The “scandal” surrounding House Majority Leader Tom DeLay (R-TX) has all the earmarks of a Washington feeding frenzy—which means, in short, that most ordinary Americans couldn’t care less. Financial shenanigans in the Imperial City? I’m shocked, I tell you—shocked! Yet there is a lesson here, albeit not the one the Democrats and other “good government” schoolmarms are wont to draw.
We are told that DeLay had hired members of his family to work on his campaigns. You might argue that this should be illegal, but it isn’t. They all do it, as the Los Angeles Times pointed out: “At least 39 members of Congress have engaged in the controversial practice of paying their spouses, children or other relatives out of campaign funds, or have hired companies in which a family member had a financial interest, records and interviews show. House campaign funds have paid more than $3 million to lawmakers’ relatives over the last two election cycles, records show.”
Next up is the trip to Russia that DeLay took, paid for by the National Center for Public Policy Research, which, the Washington Post assures us, “was underwritten by business interests lobbying in support of the Russian government, according to four people with firsthand knowledge of the trip arrangements.”
DeLay avers that he thought his trip was underwritten by the Center—which would make it perfectly legal—but the Post insists that the junket was financed by “a mysterious company registered in the Bahamas that also paid for an intensive $440,000 lobbying campaign.” Newsweek is reporting that DeLay knew about these arrangements; DeLay denies it.
So it all boils down to dreary technicalities; the larger point, however, is this: These junkets are legal as long as the money is funneled through a nonprofit front group. DeLay went on his trip to Russia in 1997; that same year, the educational arm of the American Israel Public Affairs Committee (AIPAC) paid for trips to Israel for 34 members of Congress. Every two years, AIPAC offers each new member of Congress a trip to Israel for a week to ten days. No one has said boo about it—and they won’t. It’s all part of the woof and warp of life for a Washington lawmaker.

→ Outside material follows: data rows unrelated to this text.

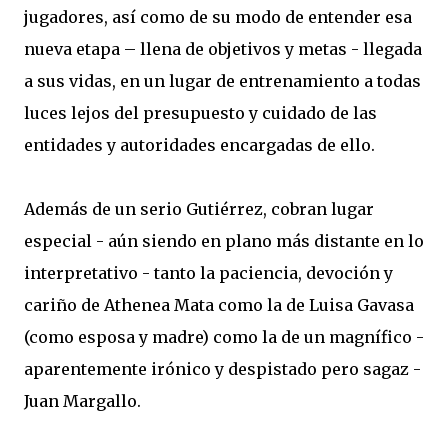
jugadores, así como de su modo de entender esa
nueva etapa – llena de objetivos y metas - llegada
a sus vidas, en un lugar de entrenamiento a todas
luces lejos del presupuesto y cuidado de las
entidades y autoridades encargadas de ello.
Además de un serio Gutiérrez, cobran lugar
especial - aún siendo en plano más distante en lo
interpretativo - tanto la paciencia, devoción y
cariño de Athenea Mata como la de Luisa Gavasa
(como esposa y madre) como la de un magnífico -
aparentemente irónico y despistado pero sagaz -
Juan Margallo.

In 1997, the year of DeLay’s alleged transgression, Rep. Tom Lantos (D-CA), a major force on the International Relations Committee, went on 13 overseas junkets to seven countries. Congressional Quarterly quipped that “Lantos’ disclosure form resembles an airline flight schedule, with trips to Jordan, Ukraine, Israel and several to Lantos’ native Hungary. The trips were funded by a variety of groups, including Israeli organizations.”
The big problem for DeLay is that his journey to Muscovy benefited the wrong country. Russia, these days, is politically incorrect: Putin, we are told, is the New Stalin, and his country, which has not been complacent as the United States encircles her with color-coded coup d’etats, is on the neocons’ list of nations that need to be put in their proper place—i.e., on bended knee before the U.S. hegemon.
The Russian lobby in Washington sought to retain funding for the Overseas Private Investment Corporation (one of those “public-private” corporate-welfare schemes that funnel federal tax dollars into politically favored businesses), and they wined and dined their way into DeLay’s good graces. How is this different from AIPAC shuttling newly elected members of Congress to Israel, all expenses paid, so that the Jewish state continues to scarf up the single-largest portion of our “foreign aid” budget?
Much is being made of the presence of two registered lobbyists for Russian interests on the 1997 trip, one of whom, Jack Abramoff, is at the center of an investigation into improper influence peddling. AIPAC, however, does not have to register as an agent of a foreign power, although the two recent FBI raids on its Washington headquarters would seem to suggest otherwise.
As long as we insist on lording it over the whole world, supplicants will stream to the seat of power in Washington and buy up as many of our “leaders” as they can afford. “They all do it” is not a moral defense, but then again, I am not defending “The Hammer,” as a person or as a political leader: I am merely pointing out that DeLay’s corruption is the corruption of empire.